As you look over the data below, please find each line where the word "Carana" appears, then copy it.

==========

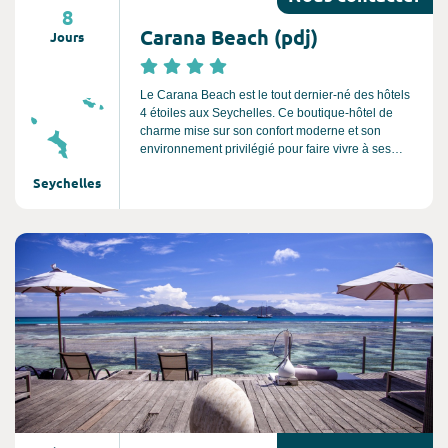
8
Carana Beach (pdj)
Jours
Le Carana Beach est le tout dernier-né des hôtels
4 étoiles aux Seychelles. Ce boutique-hôtel de
charme mise sur son confort moderne et son
environnement privilégié pour faire vivre à ses
invités des moments magiques à l'autre bout du
Seychelles
monde. Il se compose de chalets individuels
luxueux perchés sur des collines, avec une vue sur
mer à couper le souffle.
Consultez l'offre de voyage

==========

Exercise response —
Carana Beach (pdj)
Le Carana Beach est le tout dernier-né des hôtels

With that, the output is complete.